Festival 2010 NL

Poet

Ken Babstock 1970-...

country: Canada
language: English
Ken Babstock is one of the most prominent young Canadian poets to begin publishing in the 1990s. He was born in Newfoundland and raised in the Ottawa Valley. He began publishing his poems in journals and anthologies, winning gold at the 1997 National Magazine Awards. His first collection, Mean, (1999) won him the Milton Acorn Award and the Atlantic Poetry Prize. He has since published a second collection, Days into Flatspin, which has also come in for high critical praise.
Ken Babstock worked as Poetry Faculty at the Banff Centre for the Arts and currently lives in Toronto.

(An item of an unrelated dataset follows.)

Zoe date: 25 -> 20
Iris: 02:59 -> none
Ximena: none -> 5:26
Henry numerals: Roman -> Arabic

If some poets could be said to be painters with language, Babstock would best be termed a carpenter. Even literally so, because several of Mean’s best poems are about building decks, applying Spackle or framing houses. Babstock hammers in similes and metaphors: a flapping tent is ‘a lung on a ledge’, the sun is ‘a loonie in a busker’s fez’, prairie dogs are ‘nervous clerics at prayer’.

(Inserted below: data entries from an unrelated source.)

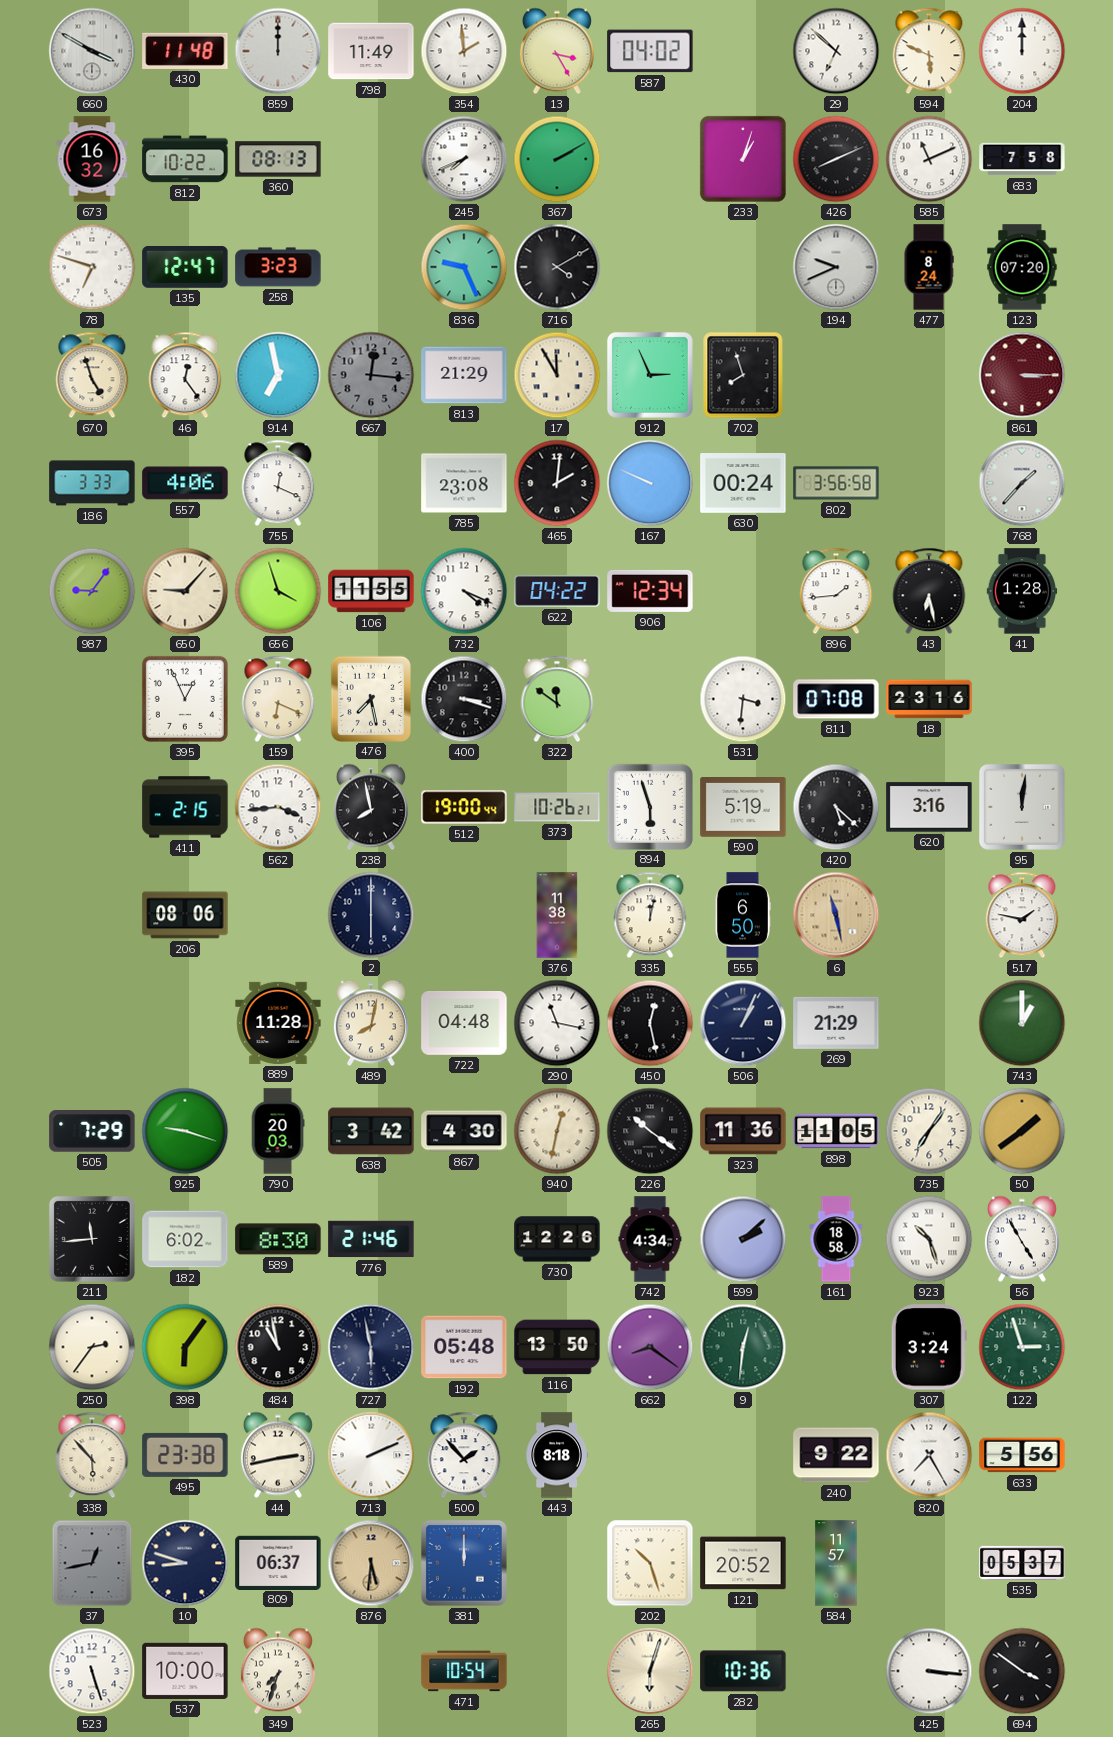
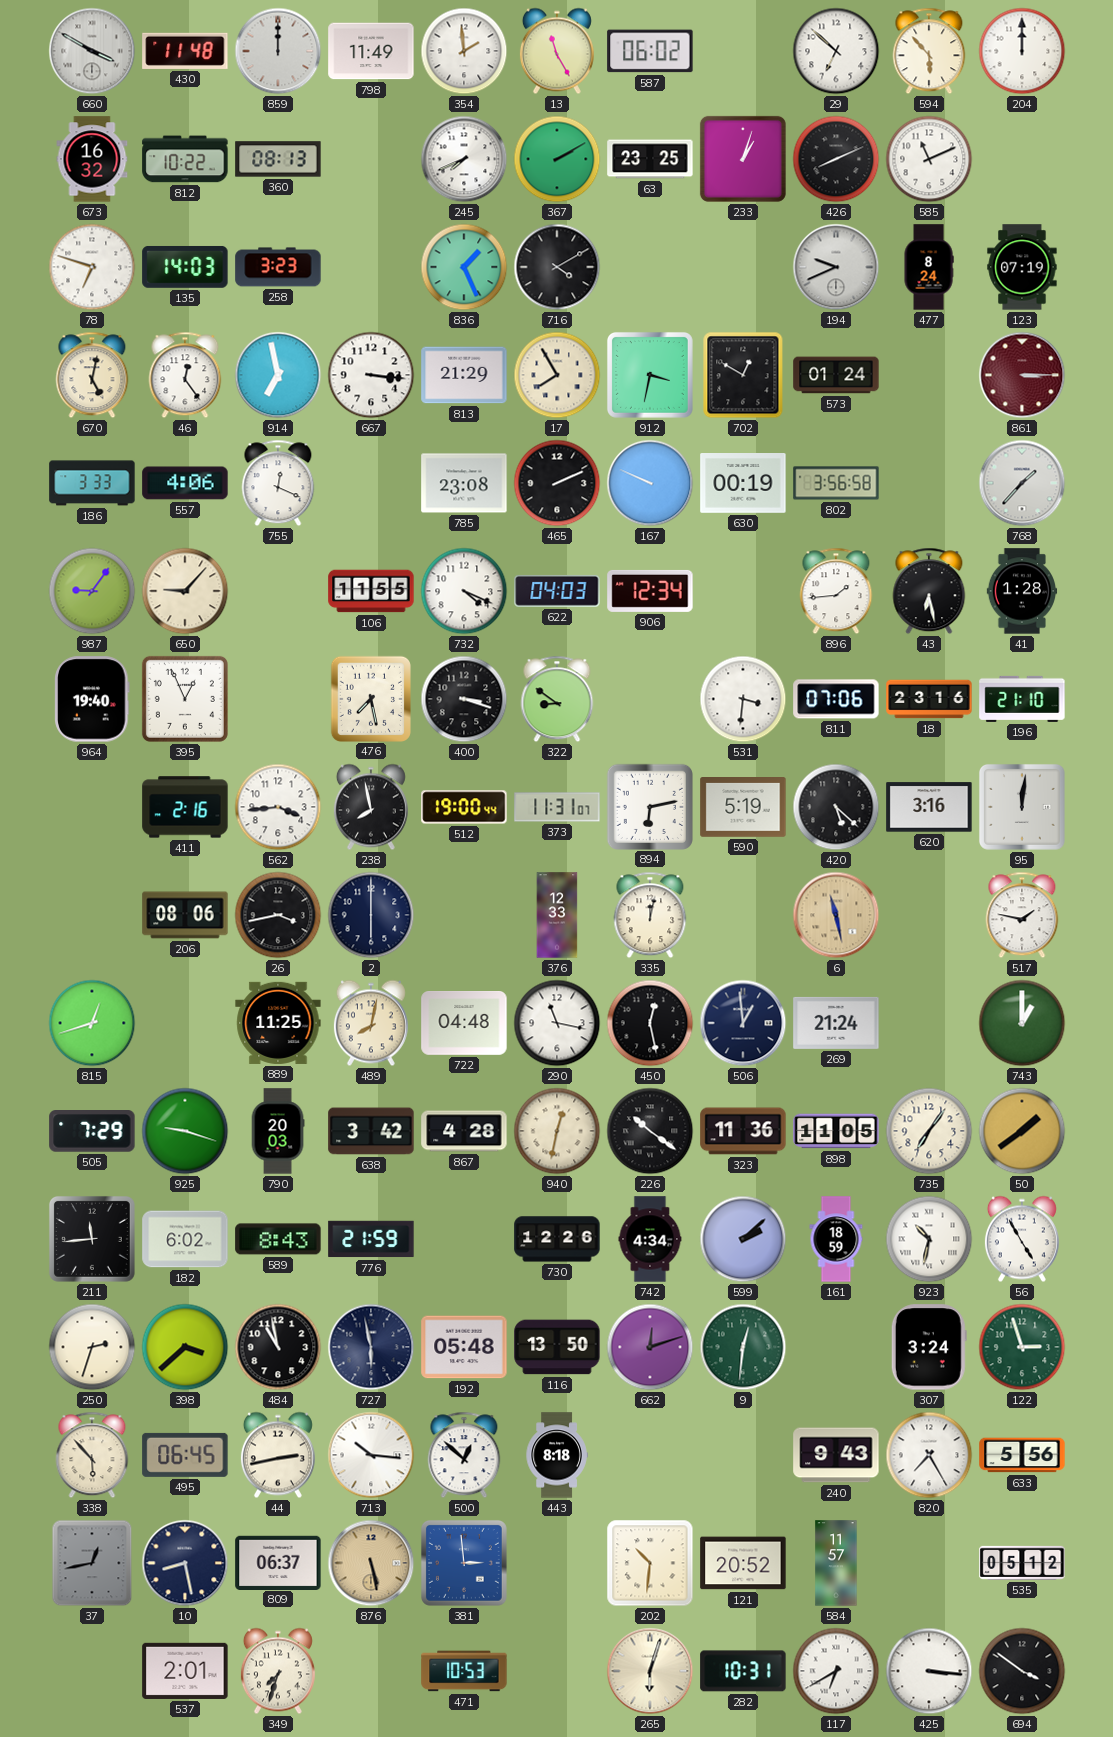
13: 3:25 -> 11:25
587: 04:02 -> 06:02
594: 5:49 -> 5:53
63: none -> 23:25
683: 7:58 -> none
135: 12:47 -> 14:03
836: 9:26 -> 1:26
123: 07:20 -> 07:19
670: 4:57 -> 5:02
667: 12:16 -> 3:16
667 dial: grey -> white
17: 11:55 -> 7:55
912: 2:56 -> 3:32
702: 7:57 -> 12:50
573: none -> 01:24
465: 2:01 -> 2:11
630: 00:24 -> 00:19
656: 3:57 -> none
622: 04:22 -> 04:03
964: none -> 19:40
159: 6:19 -> none
322: 11:51 -> 8:51
811: 07:08 -> 07:06
196: none -> 21:10
411: 2:15 -> 2:16
373: 10:26 -> 11:31
894: 5:57 -> 6:13
26: none -> 3:43
376: 11:38 -> 12:33
555: 6:50 -> none
815: none -> 12:42
889: 11:28 -> 11:25
506: 1:04 -> 12:59
269: 21:29 -> 21:24
867: 4:30 -> 4:28
589: 8:30 -> 8:43
776: 21:46 -> 21:59
161: 18:58 -> 18:59
923: 10:27 -> 10:32
250: 2:36 -> 2:33
398: 6:06 -> 3:38
662: 8:21 -> 12:12
495: 23:38 -> 06:45
713: 2:11 -> 10:16
500: 1:53 -> 12:52
240: 9:22 -> 9:43
10: 8:48 -> 8:28
876: 5:31 -> 5:28
381: 12:00 -> 2:59
202: 10:27 -> 10:31
535: 05:37 -> 05:12
523: 5:27 -> none
537: 10:00 -> 2:01
471: 10:54 -> 10:53
282: 10:36 -> 10:31
117: none -> 6:40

As for Babstock’s style, he says his main principle is compression. ‘I have a hard time allowing a line to drift towards prose. Or to speak in a toned-down, conversational voice. There have been fantastic poems written in that voice, but I’m more drawn toward compression and the kind of clanging of consonants and vowels that I fell in love with from reading poets that I like.’ Among the poets he likes are his Canadian contemporaries and some classics, especially Dante and Shakespeare.

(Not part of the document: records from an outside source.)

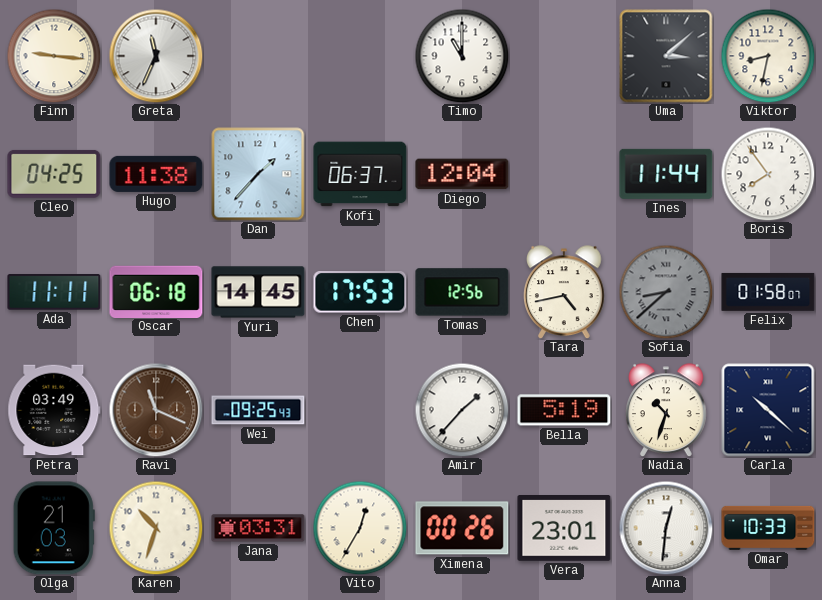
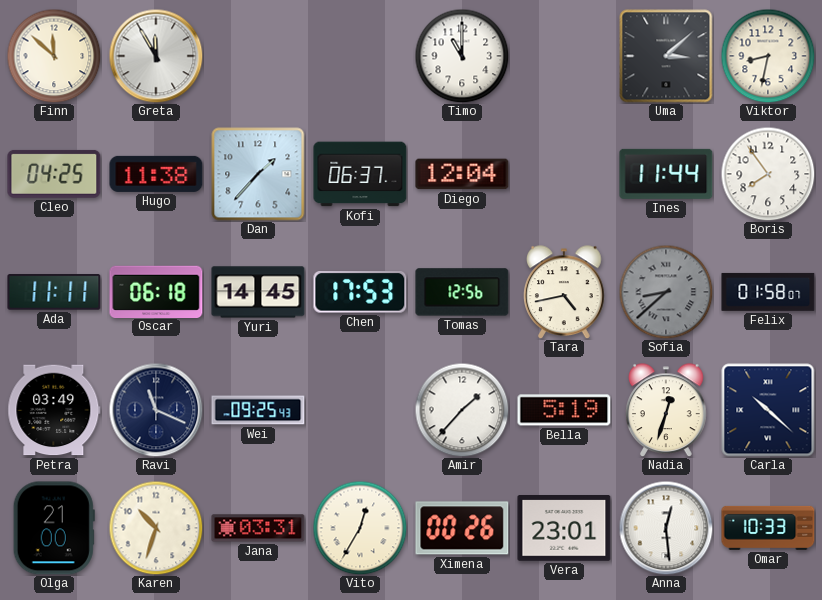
Finn: 9:16 -> 11:52
Greta: 11:34 -> 11:55
Ravi dial: brown -> navy
Nadia: 10:33 -> 12:33
Olga: 21:03 -> 21:00
Anna: 12:31 -> 12:29
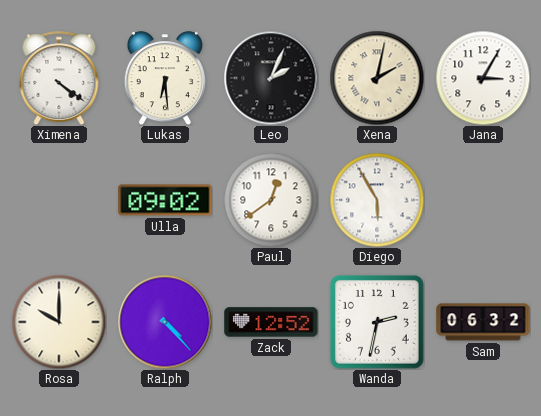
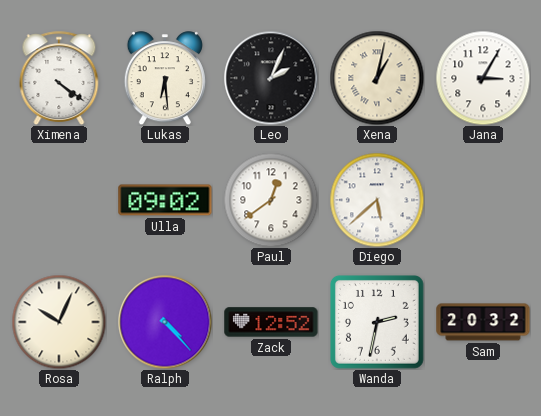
Xena: 2:02 -> 1:02
Diego: 5:55 -> 5:38
Rosa: 10:00 -> 10:04
Sam: 06:32 -> 20:32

Babstock mostlly writes free verse, though he occasionally employs more traditional forms: sonnet, terza rime, quatrains (rhymed and unrhymed), tercets and couplets.


Author: Ko Kooman
Translated by Ko Kooman
Ken Babstock (Canada, 1970) was born in Newfoundland and grew up in the Ottawa Valley. He has taught at the Banff Centre for the Arts, and currently lives in Toronto. He has published two collections of poems, both of which have won high critical praise for their original tone, power of observation and virtuoso use of language. Babstock is seen as one of the most powerful new voices in Canadian poetry.